Robot-assisted laparoscopic liver resection: a systematic review and pooled analysis of minor and major hepatectomies

Carolijn L Nota 1, Inne H Borel Rinkes 1, Izaak Q Molenaar 1, Hjalmar C van Santvoort 1,2, Yuman Fong 3, Jeroen Hagendoorn 1,
PMCID: PMC4814602  PMID: 26902129

Abstract

Background

Robotic surgery has been introduced to overcome the limitations of conventional laparoscopy. A systematic review and meta-analysis were performed to assess the safety and feasibility for three subgroups of robot-assisted laparoscopic liver resection: (i) minor resections of easily accessible segments: 2/3, 4B, 5, 6, (ii) minor resections of difficult located segments: 1, 4A, 7, 8 and (iii) major resections: ≥ 4 segments.

Methods

A systematic search was performed in PubMed, EMBASE and Cochrane Library.

Results

Twelve observational, mostly retrospective studies reporting on 363 patients were included. Data were pooled and analyzed. For subgroup (i) (n = 81) the weighted mean operative time was 215 ± 65 min. One conversion (1%) to laparotomy was needed. Weighted mean operative time for subgroup (ii) (n = 17) was 220 ± 60 min. No conversions were needed. For subgroup (iii) (n = 99) the weighted mean operative time was 405 ± 100 min. In this subgroup 8 robotic procedures (8%) were converted to open surgery.

Conclusion

Data show that robot-assisted laparoscopic liver resection is feasible in minor resections of all segments and major resections. Larger, prospective studies are warranted to compare the possible advantages of robot-assisted surgery with conventional laparoscopy and open surgery.

Introduction

Liver resection was once considered a complex procedure, with high morbidity and mortality. Nowadays, liver resection is regarded a routine procedure1. Traditionally, liver resections are performed using laparotomy, but in the early 1990s minimally invasive techniques emerged. The first laparoscopic non-anatomic liver resection was performed in 1992 and the first anatomic liver resection in 19962, 3. Since then, several non-randomized studies have shown that laparoscopic liver resection is safe and feasible in selected patients4, 5. Compared to open surgery, laparoscopic liver resection has been associated with less blood loss, shorter hospital stay and similar oncologic outcomes6, 7, 8, 9, 10, 11. Laparoscopic liver resection was initially performed in patients with benign or peripherally located lesions. But, as time progressed, laparoscopic major hepatectomies and resections of the postero-superior segments were also reported12, 13, 14, 15.

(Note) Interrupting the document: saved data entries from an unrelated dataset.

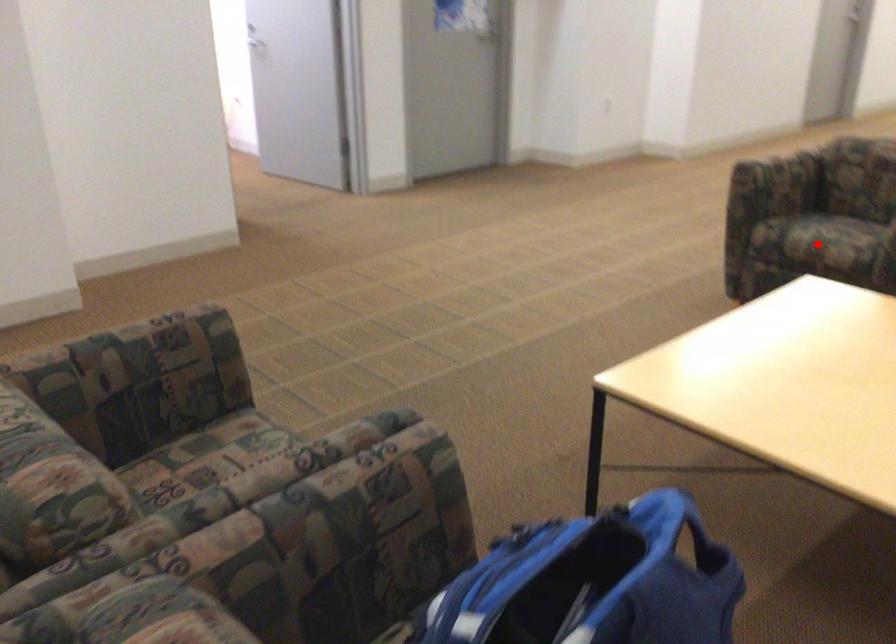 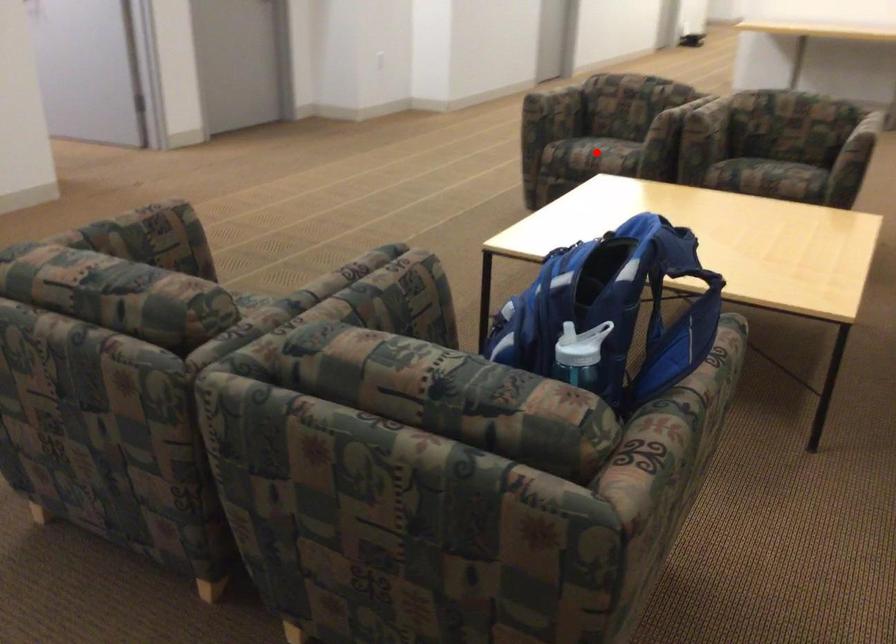 I am providing you with two images of the same scene from different viewpoints. A red point is marked on the first image and another point is marked on the second image. Do the highlighted points in image1 and image2 indicate the same real-world spot?

Yes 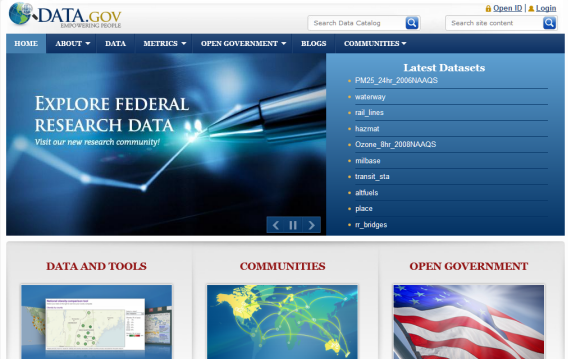 The image size is (568, 359). What are the coordinates of `pen` in the screenshot? It's located at (291, 107). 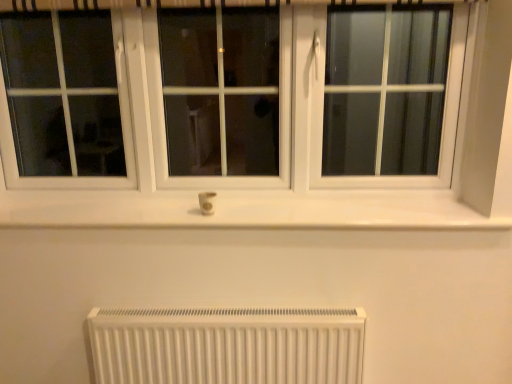 The height and width of the screenshot is (384, 512). Find the location of `white plastic electric outlet at center`. white plastic electric outlet at center is located at coordinates (207, 202).

Measure the distance between white plastic electric outlet at center and camera.

They are 1.41 meters apart.

Describe the element at coordinates (207, 202) in the screenshot. This screenshot has width=512, height=384. I see `white plastic electric outlet at center` at that location.

The height and width of the screenshot is (384, 512). Identify the location of white matte radiator at lower center. (227, 345).

This screenshot has height=384, width=512. Describe the element at coordinates (227, 345) in the screenshot. I see `white matte radiator at lower center` at that location.

At what (x,y) coordinates should I click in order to perform the action: click on white plastic electric outlet at center. Please return your answer as a coordinate pair (x, y). Looking at the image, I should click on (207, 202).

Considering the relative positions of white matte radiator at lower center and white plastic electric outlet at center in the image provided, is white matte radiator at lower center to the left or to the right of white plastic electric outlet at center?

From the image, it's evident that white matte radiator at lower center is to the right of white plastic electric outlet at center.

Between white matte radiator at lower center and white plastic electric outlet at center, which one is positioned in front?

white matte radiator at lower center is in front.

Does point (331, 321) lie behind point (205, 201)?

No.

From the image's perspective, which one is positioned higher, white matte radiator at lower center or white plastic electric outlet at center?

white plastic electric outlet at center appears higher in the image.

From a real-world perspective, is white matte radiator at lower center below white plastic electric outlet at center?

Yes, from a real-world perspective, white matte radiator at lower center is beneath white plastic electric outlet at center.

Does white matte radiator at lower center have a greater width compared to white plastic electric outlet at center?

Yes.

Considering the relative sizes of white matte radiator at lower center and white plastic electric outlet at center in the image provided, is white matte radiator at lower center shorter than white plastic electric outlet at center?

No, white matte radiator at lower center is not shorter than white plastic electric outlet at center.

Which of these two, white matte radiator at lower center or white plastic electric outlet at center, is bigger?

white matte radiator at lower center is bigger.

Would you say white matte radiator at lower center contains white plastic electric outlet at center?

No, white plastic electric outlet at center is not inside white matte radiator at lower center.

Are white matte radiator at lower center and white plastic electric outlet at center far apart?

white matte radiator at lower center is near white plastic electric outlet at center, not far away.

Could you tell me if white matte radiator at lower center is facing white plastic electric outlet at center?

No, white matte radiator at lower center is not oriented towards white plastic electric outlet at center.

How different are the orientations of white matte radiator at lower center and white plastic electric outlet at center in degrees?

0.00105 degrees.

This screenshot has width=512, height=384. Find the location of `electric outlet behind the white matte radiator at lower center`. electric outlet behind the white matte radiator at lower center is located at coordinates coord(207,202).

Based on their positions, is white plastic electric outlet at center located to the left or right of white matte radiator at lower center?

white plastic electric outlet at center is to the left of white matte radiator at lower center.

Is white plastic electric outlet at center in front of or behind white matte radiator at lower center in the image?

Visually, white plastic electric outlet at center is located behind white matte radiator at lower center.

Is point (199, 203) more distant than point (220, 328)?

Yes, it is.

From the image's perspective, is white plastic electric outlet at center on white matte radiator at lower center?

Indeed, from the image's perspective, white plastic electric outlet at center is shown above white matte radiator at lower center.

Based on the photo, from a real-world perspective, does white plastic electric outlet at center sit lower than white matte radiator at lower center?

Actually, white plastic electric outlet at center is physically above white matte radiator at lower center in the real world.

Does white plastic electric outlet at center have a lesser width compared to white matte radiator at lower center?

Yes.

Considering the sizes of objects white plastic electric outlet at center and white matte radiator at lower center in the image provided, who is shorter, white plastic electric outlet at center or white matte radiator at lower center?

Standing shorter between the two is white plastic electric outlet at center.

Considering the relative sizes of white plastic electric outlet at center and white matte radiator at lower center in the image provided, is white plastic electric outlet at center bigger than white matte radiator at lower center?

Actually, white plastic electric outlet at center might be smaller than white matte radiator at lower center.

Would you say white plastic electric outlet at center is outside white matte radiator at lower center?

Indeed, white plastic electric outlet at center is completely outside white matte radiator at lower center.

Is white plastic electric outlet at center far away from white matte radiator at lower center?

That's not correct — white plastic electric outlet at center is a little close to white matte radiator at lower center.

Is white plastic electric outlet at center facing towards white matte radiator at lower center?

No, white plastic electric outlet at center does not turn towards white matte radiator at lower center.

What's the angular difference between white plastic electric outlet at center and white matte radiator at lower center's facing directions?

The angular difference between white plastic electric outlet at center and white matte radiator at lower center is 0.00105 degrees.

The image size is (512, 384). In order to click on radiator below the white plastic electric outlet at center (from a real-world perspective) in this screenshot , I will do `click(227, 345)`.

The image size is (512, 384). In order to click on radiator located in front of the white plastic electric outlet at center in this screenshot , I will do [x=227, y=345].

The width and height of the screenshot is (512, 384). What are the coordinates of `radiator that is below the white plastic electric outlet at center (from the image's perspective)` in the screenshot? It's located at (227, 345). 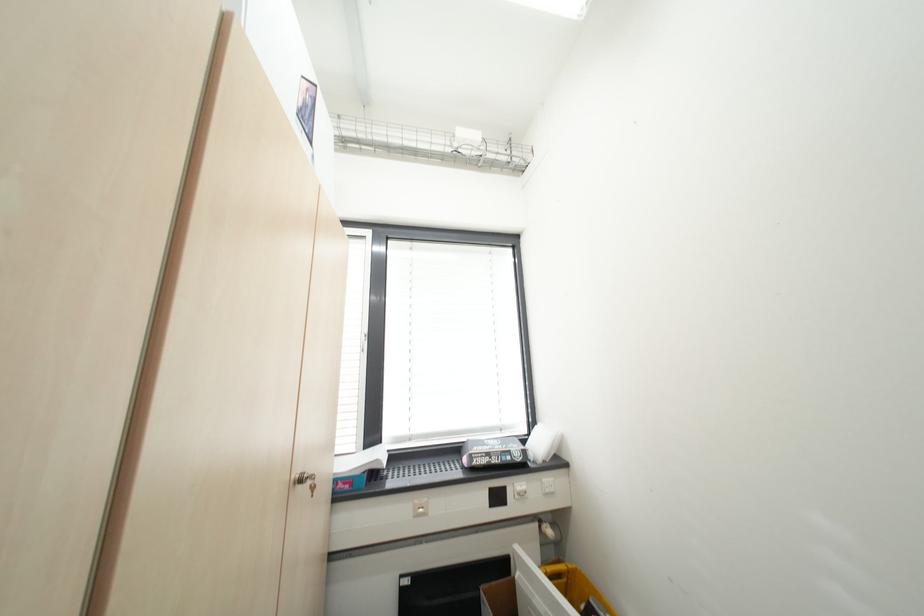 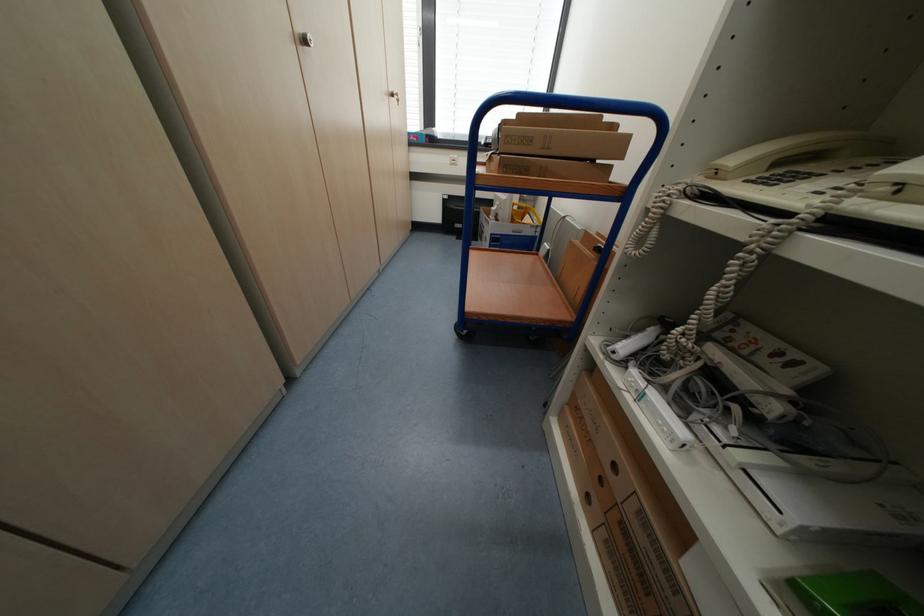 Find the pixel in the second image that matches (x=307, y=482) in the first image.

(398, 95) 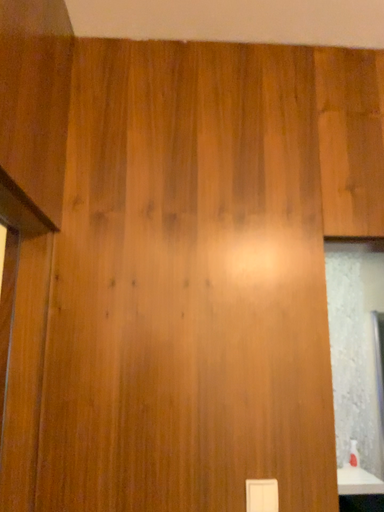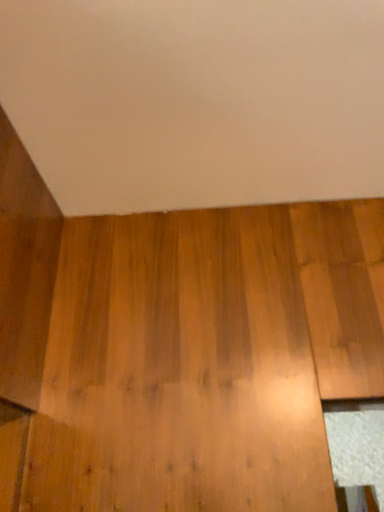 Question: Which way did the camera rotate in the video?

Choices:
 (A) rotated downward
 (B) rotated upward

Answer: (B) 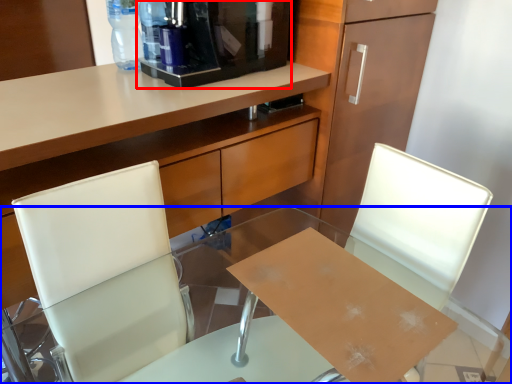 Question: Which object is further to the camera taking this photo, coffee machine (highlighted by a red box) or desk (highlighted by a blue box)?

Choices:
 (A) coffee machine
 (B) desk

Answer: (A) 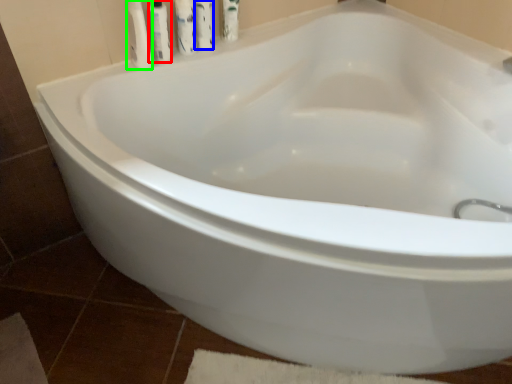 Question: Which object is the farthest from toiletry (highlighted by a red box)? Choose among these: cleaning product (highlighted by a blue box) or toiletry (highlighted by a green box).

Choices:
 (A) cleaning product
 (B) toiletry

Answer: (A) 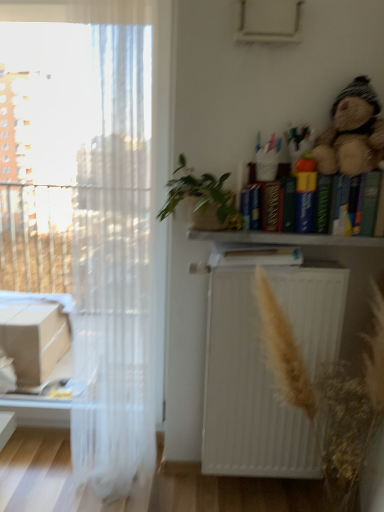 Question: Considering their positions, is fuzzy brown teddy bear at upper right located in front of or behind green woven basket at upper center?

Choices:
 (A) front
 (B) behind

Answer: (A)

Question: Is fuzzy brown teddy bear at upper right bigger or smaller than green woven basket at upper center?

Choices:
 (A) big
 (B) small

Answer: (B)

Question: Estimate the real-world distances between objects in this image. Which object is closer to the hardcover book at center, the 1th book in the left-to-right sequence?

Choices:
 (A) wooden bookshelf at upper right
 (B) white matte radiator at center
 (C) transparent fabric at left
 (D) hardcover book at upper right, the 1th book viewed from the right
 (E) fuzzy brown teddy bear at upper right

Answer: (A)

Question: Considering the real-world distances, which object is farthest from the green woven basket at upper center?

Choices:
 (A) transparent fabric at left
 (B) brown textured plant at center
 (C) fuzzy brown teddy bear at upper right
 (D) wooden bookshelf at upper right
 (E) white matte radiator at center

Answer: (B) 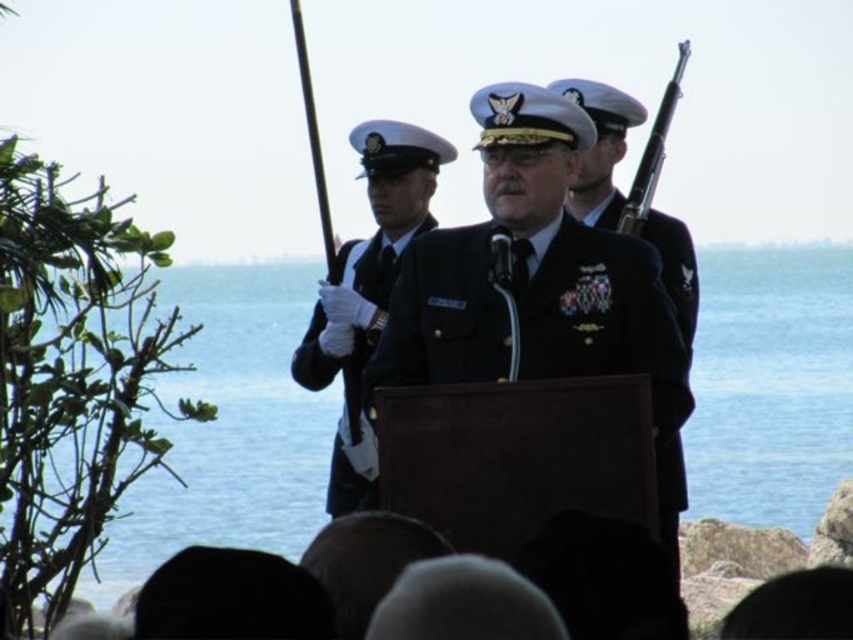 Question: Does blue water at center appear on the right side of black glossy uniform at center?

Choices:
 (A) no
 (B) yes

Answer: (B)

Question: Which point is closer to the camera?

Choices:
 (A) black polished rifle at upper right
 (B) black matte uniform at center
 (C) blue water at center

Answer: (B)

Question: Which of the following is the farthest from the observer?

Choices:
 (A) (650, 164)
 (B) (310, 358)
 (C) (444, 353)
 (D) (840, 291)

Answer: (D)

Question: Which of the following is the closest to the observer?

Choices:
 (A) (368, 490)
 (B) (670, 84)
 (C) (280, 356)

Answer: (A)

Question: Is the position of blue water at center less distant than that of black matte uniform at center?

Choices:
 (A) no
 (B) yes

Answer: (A)

Question: Does blue water at center have a larger size compared to black matte uniform at center?

Choices:
 (A) yes
 (B) no

Answer: (A) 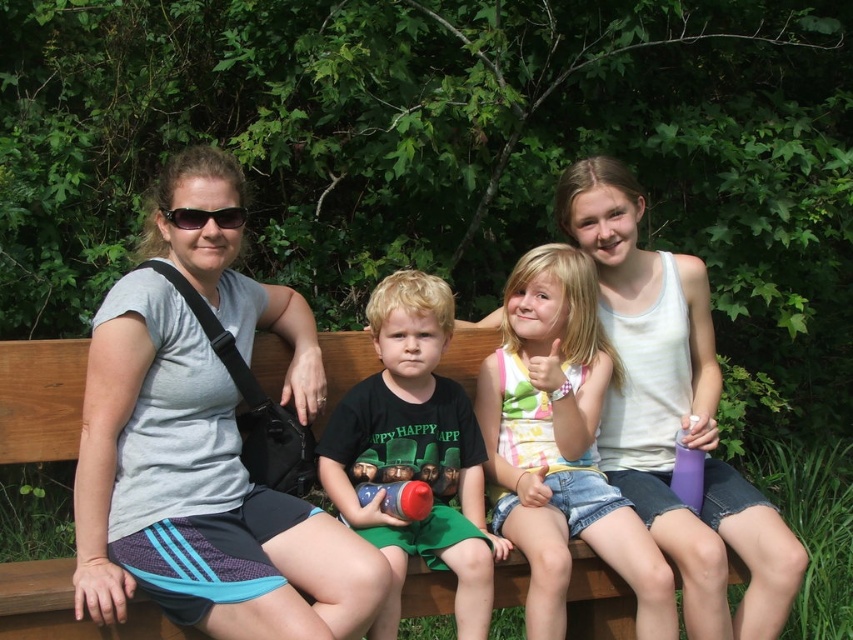 Who is taller, striped cotton shirt at center or green matte shirt at center?

striped cotton shirt at center

The height and width of the screenshot is (640, 853). What do you see at coordinates (561, 444) in the screenshot?
I see `striped cotton shirt at center` at bounding box center [561, 444].

Is point (527, 508) positioned after point (352, 424)?

Yes, point (527, 508) is farther from viewer.

Image resolution: width=853 pixels, height=640 pixels. I want to click on striped cotton shirt at center, so click(561, 444).

Who is positioned more to the left, green matte shirt at center or black plastic sunglasses at upper center?

From the viewer's perspective, black plastic sunglasses at upper center appears more on the left side.

Can you confirm if green matte shirt at center is taller than black plastic sunglasses at upper center?

Answer: Yes, green matte shirt at center is taller than black plastic sunglasses at upper center.

Is point (448, 445) farther from camera compared to point (192, 221)?

Yes, point (448, 445) is behind point (192, 221).

The height and width of the screenshot is (640, 853). What are the coordinates of `green matte shirt at center` in the screenshot? It's located at (415, 452).

Does gray fabric shirt at upper left have a larger size compared to green matte shirt at center?

Yes.

Does gray fabric shirt at upper left have a greater height compared to green matte shirt at center?

Indeed, gray fabric shirt at upper left has a greater height compared to green matte shirt at center.

Where is `gray fabric shirt at upper left`? This screenshot has height=640, width=853. gray fabric shirt at upper left is located at coordinates (677, 419).

What are the coordinates of `gray fabric shirt at upper left` in the screenshot? It's located at (677, 419). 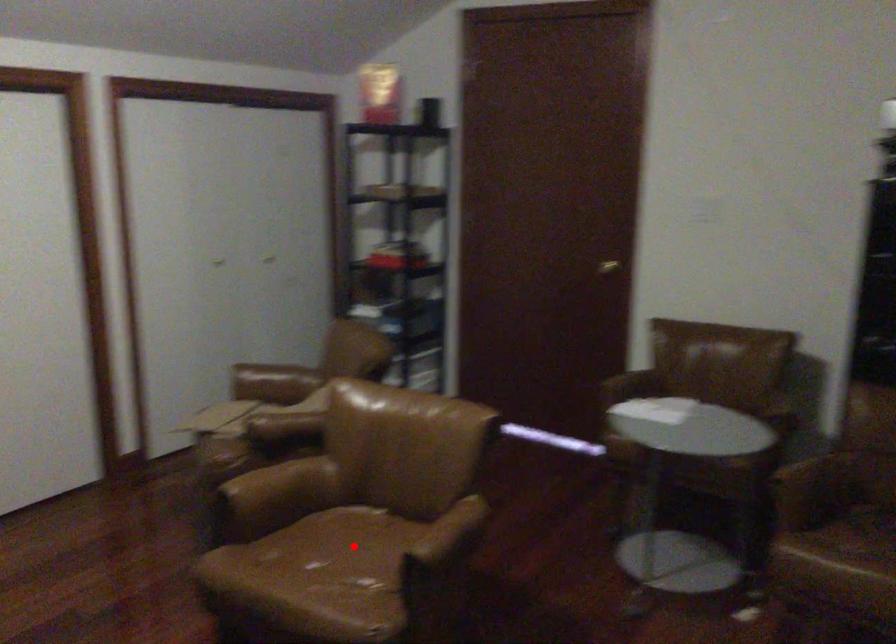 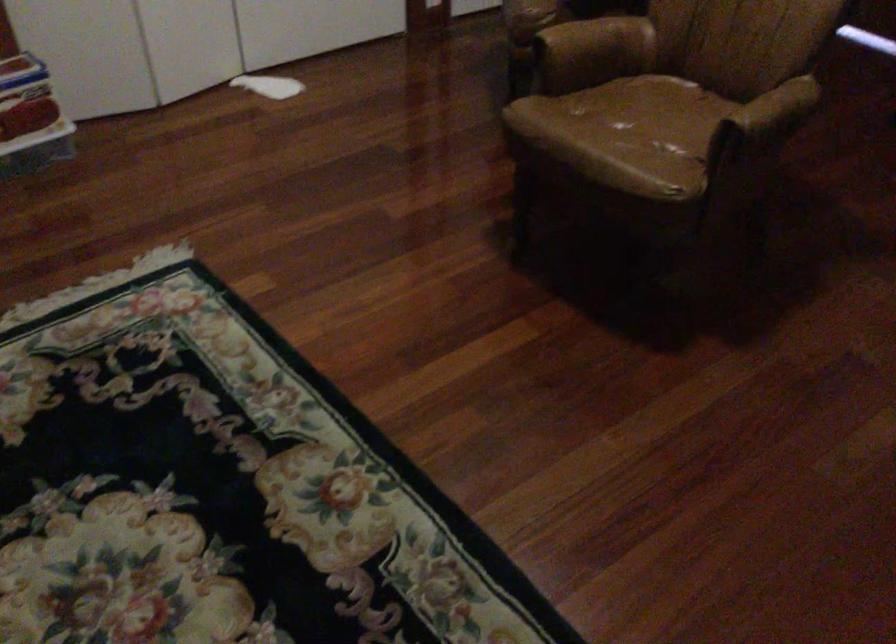 In the second image, find the point that corresponds to the highlighted location in the first image.

(661, 109) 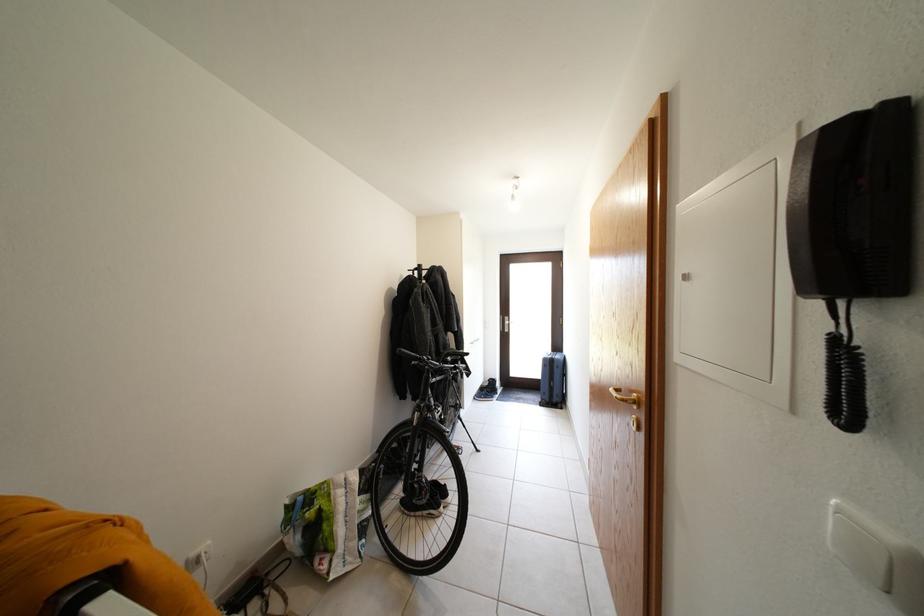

However, laparoscopy has its disadvantages, most notably the limited mobility of the straight laparoscopic instruments. The robotic system provides a 3-dimensional, magnified view of the operative field. This, in combination with the computer-to-human interface and wristed instruments, results in improved precision in surgical dissection. In theory, the improved dexterity makes robotic systems particularly suited for those resections that require non-linear manipulation, such as the curved parenchymal transection, hilar dissection and resection of the posterosuperior segments in liver surgery. Furthermore, the use of a robotic surgical system leads to decreased fatigue and tremor with the surgeon1, 16, 17.

Recently, a number of case-series reporting on robotic liver resection have been published. It remains unclear from each of these series whether, in larger groups of patients, use of the robot is feasible and if the use of a robotic system is especially advantageous in a specific subgroup of liver resection. Hence, the aim of this review is twofold: First, to assess the feasibility and safety in terms of morbidity and mortality for all types of resections together; second, to perform a pooled analysis for three subgroups (minor resections of easily accessible segments, minor resections of difficult located segments, and major resections).

Materials and methods

Study selection

A systematic search, restricted to papers published in English, up to 25-04-2015, was performed in PubMed, EMBASE and Cochrane Library. The study was conducted according to the PRISMA (Preferred Reporting Items for Systematic Reviews and Meta-Analyses) guidelines18.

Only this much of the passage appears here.